The first action is of course to fix the bug that was triggered in this incident. Secondly, we continue to work on mitigating actions around the isolation of a tenant's processing queues, detection of potential cascading events and detection of potential "over processing".

Furthermore, we are also working on providing more feedback for the developers using Enterspeed, so they can better understand the processing timings.

The performance regression bug introduced in the first version of the kill switch also bears mentioning. We deployed without performance tests had been done. We had done our code reviews, and automated and manual tests, so our confidence was high. But despite our confidence in the code, a performance regression bug was deployed.

This leads us to improve our load performance test setup. With the experience of this incident, we can conclude that setting up these tests requires too much manual work, and therefore they are done only when we work directly with performance-critical areas. This leaves too much room for regression bugs in seemingly unrelated areas.

Updated
Jan 03 at 03:34pm CET

The queue is now completely processed and we are back to normal processing times.

We are very sorry for the delays. We are still working through the data to understand what triggered this. We will post a full incident report when we know more.

Updated
Jan 03 at 03:25pm CET

We have now deployed a fix to the kill switch and are now seeing the expected performance. We expect the queue to be processed in ~10 minutes (15.35 CET).

We will update again when the processing is done.

Updated
Jan 03 at 01:44pm CET

As previously reported we have triggered our tenant "kill switch" on the specific tenant where this issue is occurring. The newly introduced kill switch is not performaning the purging as fast as we expected.

Our current estimate is for sometime between 19.00 and 20.00 CET.

We are currently working on significantly improving the performance of the kill switch.

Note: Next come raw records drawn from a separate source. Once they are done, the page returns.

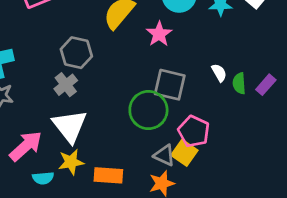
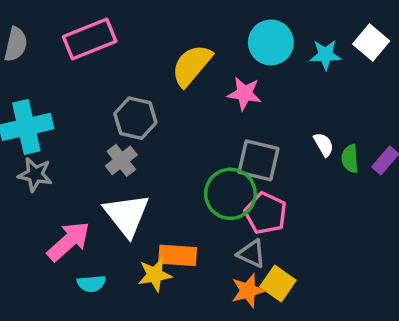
pink star: (159, 34) -> (244, 94), turned -30
pink pentagon: (194, 131) -> (266, 213), moved
yellow square: (184, 153) -> (278, 284), moved
yellow star: (71, 162) -> (155, 275), moved
orange rectangle: (108, 175) -> (178, 255), moved

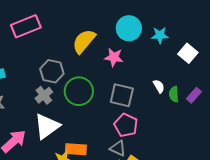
white square: (371, 42) -> (188, 53), moved
green circle: (230, 194) -> (79, 91), moved
white triangle: (127, 215) -> (47, 126), turned 32

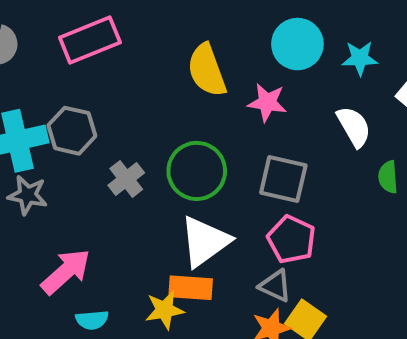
yellow semicircle: (84, 41) -> (207, 70), turned -60
gray hexagon: (52, 71) -> (72, 131), moved
white semicircle: (159, 86) -> (354, 127), moved, size x1.5
white triangle: (47, 126) -> (205, 241), moved

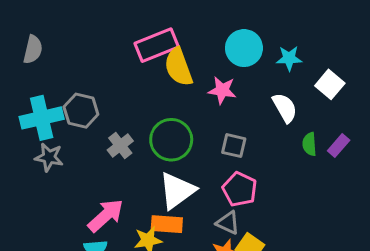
pink rectangle: (90, 40) -> (157, 45), moved
gray square: (283, 179) -> (234, 146), size x0.7
pink arrow: (66, 272) -> (106, 215), moved

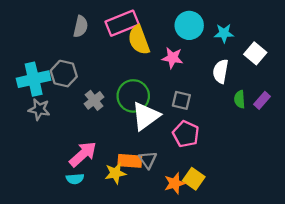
gray semicircle: (33, 49) -> (81, 27), moved
white semicircle: (285, 108) -> (221, 71), turned -140
white triangle: (177, 191) -> (146, 116), moved
gray triangle: (228, 223) -> (148, 160), moved, turned 30

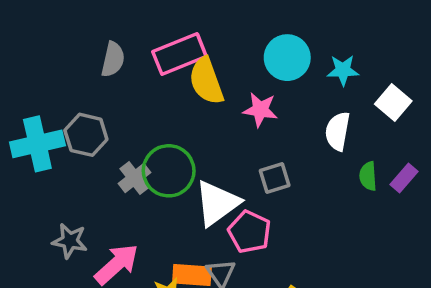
green circle: (133, 96) -> (169, 171), moved
gray square: (181, 100) -> (275, 178), turned -30
gray star: (39, 109) -> (70, 241), moved
pink pentagon: (186, 134) -> (249, 232), moved

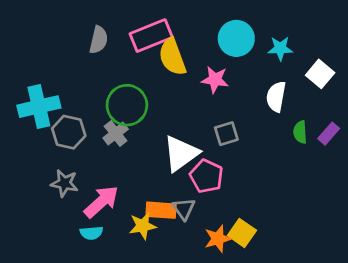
gray hexagon: (86, 135) -> (69, 132), moved
green circle: (169, 171) -> (127, 105), moved

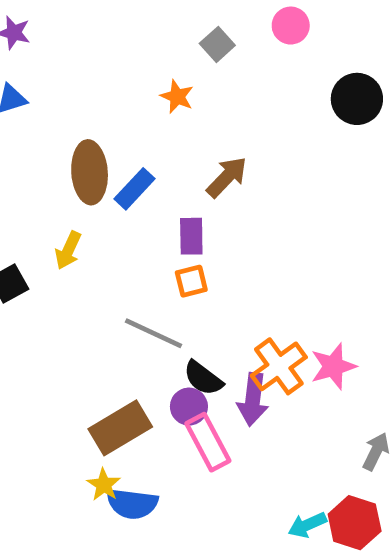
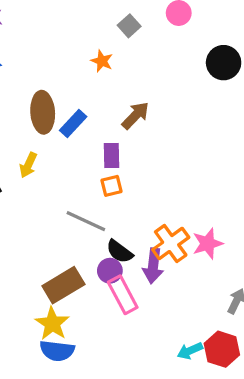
yellow star: (104, 485) -> (52, 324), size x1.5
blue semicircle: (132, 504) -> (57, 351), moved

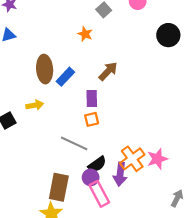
yellow arrow: (28, 165) -> (35, 105), turned -126
black semicircle: (119, 252) -> (97, 164), turned -72
brown rectangle: (63, 285) -> (59, 187), turned -48

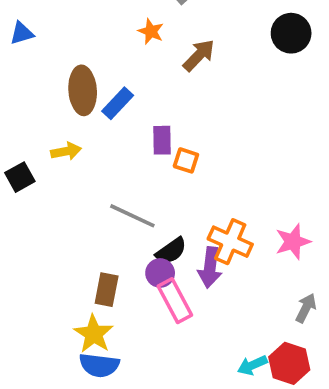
brown arrow: (108, 71) -> (199, 55), moved
orange square: (92, 119) -> (186, 160), moved, turned 32
orange cross: (132, 159) -> (230, 242), turned -30
pink star: (157, 159) -> (293, 242), moved
brown rectangle: (59, 187) -> (107, 290), size x0.7

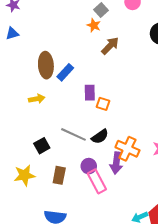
orange star: (151, 31) -> (94, 25), moved
black square: (20, 177) -> (42, 146), moved
black semicircle: (171, 251) -> (100, 137), moved
yellow star: (94, 334) -> (24, 175), moved, turned 30

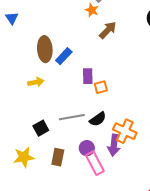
blue triangle: (12, 34) -> (12, 18), turned -48
orange square: (103, 104) -> (101, 87), turned -32
gray line: (73, 134) -> (72, 117), turned -35

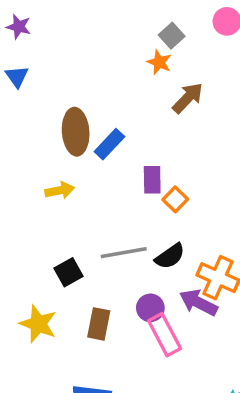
orange square: (101, 87) -> (175, 199), turned -32
purple arrow: (114, 145) -> (198, 303), turned 110
yellow star: (24, 157) -> (38, 324), turned 30

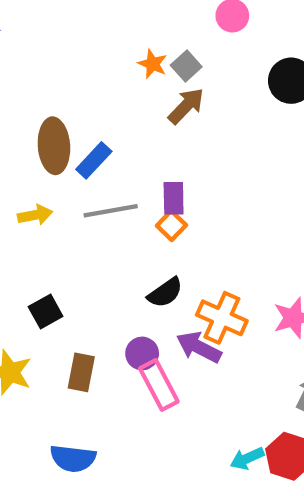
gray square: (172, 36) -> (186, 66), moved
purple rectangle: (152, 180) -> (174, 198), moved
gray line: (124, 253) -> (111, 211), moved

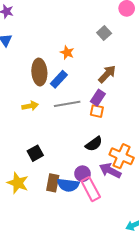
orange star: (153, 64) -> (67, 53), moved
brown arrow: (186, 106) -> (107, 74), moved
purple rectangle: (174, 198) -> (98, 98), turned 35
orange square: (171, 225) -> (97, 111), turned -32
blue semicircle: (73, 458) -> (68, 185), moved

Please remember that we are prioritising data consistency for all other tenants, we would rather live with some delays, than risk data inconsistencies.

Updated
Jan 03 at 11:26am CET

We have identified the issue and isolated the issue to a single tenant. We are now working to remove the backlogged messages for this specific tenant.

Created
Jan 03 at 09:34am CET

Our monitoring has picked up on delays in our processing layer. We are currently investigating the issue.